En attendant l’anniversaire de 2024, l’édition de cette année, les 19 et 20 août 2023 va, comme toujours, déployer un dynamisme propre à un jeune premier enthousiaste. Preuve en est que le Festival de Chassepierre est un véritable carrefour de différentes générations. Ceux qui ont connu les premières éditions, quand ils usaient leurs culottes sur les bancs râpés de leur école, reviendront cette année pour découvrir des spectacles sans cesse renouvelés, en famille, avec leurs enfants et leurs petits-enfants, des ados ou même des bambins encore dans leur poussette. Pour rien au monde, ils ne rateraient le rendez-vous habituel de l’avant-dernier week-end d’août.

Viser l’excellence tout en préservant l’âme du Festival

En un demi-siècle, 1 500 compagnies et 800 000 spectateurs ont découvert les charmes des rives de la Semois qui longent les charmantes ruelles de Chassepierre. Ces cinquante éditions ont connu des moments forts qui resteront à jamais gravés dans la mémoire de ceux qui les ont vécus, mais aussi quelques moments plus difficiles.

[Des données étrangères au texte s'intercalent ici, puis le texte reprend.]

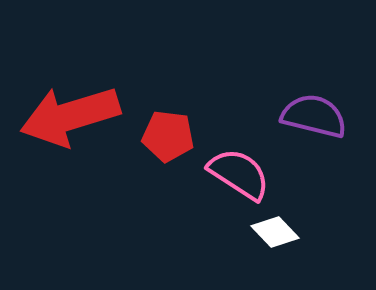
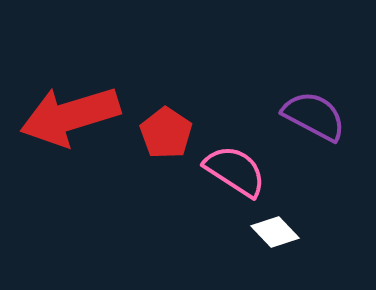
purple semicircle: rotated 14 degrees clockwise
red pentagon: moved 2 px left, 3 px up; rotated 27 degrees clockwise
pink semicircle: moved 4 px left, 3 px up
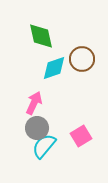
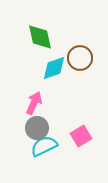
green diamond: moved 1 px left, 1 px down
brown circle: moved 2 px left, 1 px up
cyan semicircle: rotated 24 degrees clockwise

La magie du festival de Chassepierre a toujours opéré lorsqu’une météo plus défavorable a succédé à des éditions ensoleillées. Les festivaliers déploient alors des trésors de solutions originales pour que la fête puisse continuer dans la bonne humeur.

En parcourant le livre qui retrace les cinquante Festivals, c’est l’histoire des ‘Arts de la Rue' qui défile. Il fut un temps où l’expression ‘Arts de la Rue’, n’existait pas, où quelques amateurs bricolaient un peu de matériel pour présenter un spectacle naïf et quasi improvisé. Aujourd’hui, tout s’est professionnalisé, des artistes, formés dans des filières spécialisées, ont fait de leur passion pour cet art multiple, un véritable métier.

La réussite du Festival de Chassepierre vient avant tout d’avoir suivi cette évolution exceptionnelle, tout en gardant son âme. Il est le seul en Europe à pouvoir fêter un tel anniversaire, celui de noces d’or entre les artistes et leur public, mais aussi entre un petit village gaumais et une fête délirante.

Le délire n’est jamais loin de la folie. On ne craindra pas d’affirmer que l’histoire du festival, c’est une succession de paris aussi fous les uns que les autres. Pari fou qui a réussi à prendre le virage de la professionnalisation, en réunissant l’excellence tant au niveau de l’organisation que des spectacles proposés, mais surtout sans perdre un iota de son âme rurale particulière et de son ambiance bon enfant. Pari fou qui a permis à ce petit village d’une centaine d’habitants d’accueillir un public que n’importe quel club de Belgique de foot de division1 rêverait d’accueillir pour ses matches à domicile, 25 000 festivaliers chaque année. Pari fou mené par une ASBL qui a réussi à rassembler 300 bénévoles qui prennent une part prépo...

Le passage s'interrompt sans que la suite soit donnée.